DESCRIPTION OF THE TASK
After locating the line that contains "servicios@smartcargo.cl" in the listing below, write out that line and every following line exactly, with no other output.
__________________________________________________
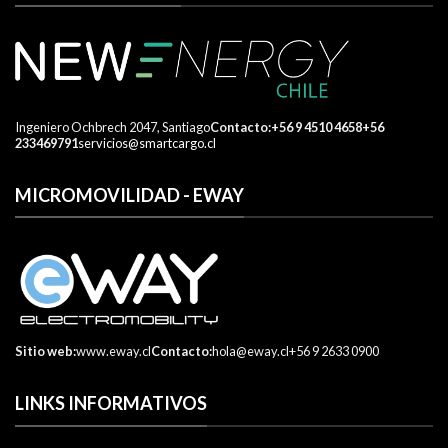
Ingeniero Ochbrech 2047, Santiago
​Contacto:
+56 9 4510 4658
+56
233469791
servicios@smartcargo.cl
MICROMOVILIDAD - EWAY
Sitio web:
www.eway.cl
Contacto:
hola@eway.cl
+56 9 2633 0900
LINKS INFORMATIVOS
__________________________________________________
ANSWER
servicios@smartcargo.cl
MICROMOVILIDAD - EWAY
Sitio web:
www.eway.cl
Contacto:
hola@eway.cl
+56 9 2633 0900
LINKS INFORMATIVOS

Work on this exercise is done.